(RECORDS SUPPLIED begins)

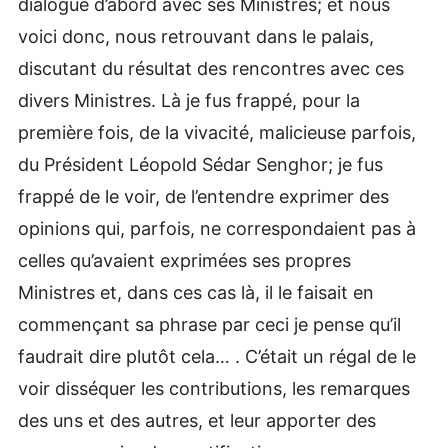
dialogué d’abord avec ses Ministres; et nous
voici donc, nous retrouvant dans le palais,
discutant du résultat des rencontres avec ces
divers Ministres. Là je fus frappé, pour la
première fois, de la vivacité, malicieuse parfois,
du Président Léopold Sédar Senghor; je fus
frappé de le voir, de l’entendre exprimer des
opinions qui, parfois, ne correspondaient pas à
celles qu’avaient exprimées ses propres
Ministres et, dans ces cas là, il le faisait en
commençant sa phrase par ceci je pense qu’il
faudrait dire plutôt cela… . C’était un régal de le
voir disséquer les contributions, les remarques
des uns et des autres, et leur apporter des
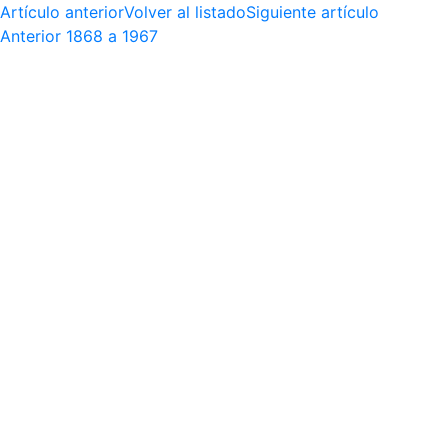
Artículo anterior
Volver al listado
Siguiente artículo
Anterior
1868 a 1967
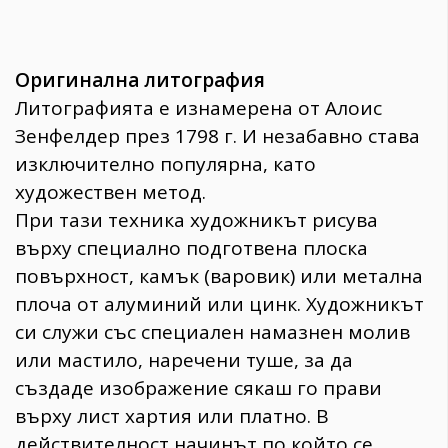
Оригинална литография
Литографията е изнамерена от Алоис
Зенфелдер през 1798 г. И незабавно става
изключително популярна, като
художествен метод.
При тази техника художникът рисува
върху специално подготвена плоска
повърхност, камък (варовик) или метална
плоча от алуминий или цинк. Художникът
си служи със специален намазнен молив
или мастило, наречени туше, за да
създаде изображение сякаш го прави
върху лист хартия или платно. В
действителност начинът по който се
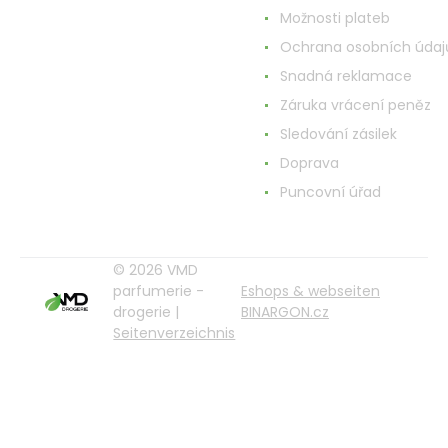
Možnosti plateb
Ochrana osobních údaj
Snadná reklamace
Záruka vrácení peněz
Sledování zásilek
Doprava
Puncovní úřad
© 2026 VMD
parfumerie -
Eshops & webseiten
drogerie |
BINARGON.cz
Seitenverzeichnis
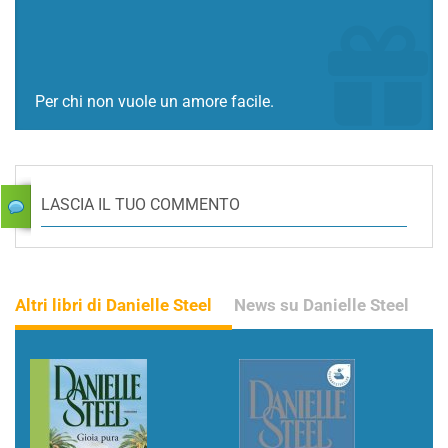
Per chi non vuole un amore facile.
LASCIA IL TUO COMMENTO
Altri libri di Danielle Steel
News su Danielle Steel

(RECORDS SUPPLIED ends)

#### WHAT YOU WILL DO:
Your answer should be a single number: how many lines in the data above include "nous"?

#### COMPLETED TASK:
2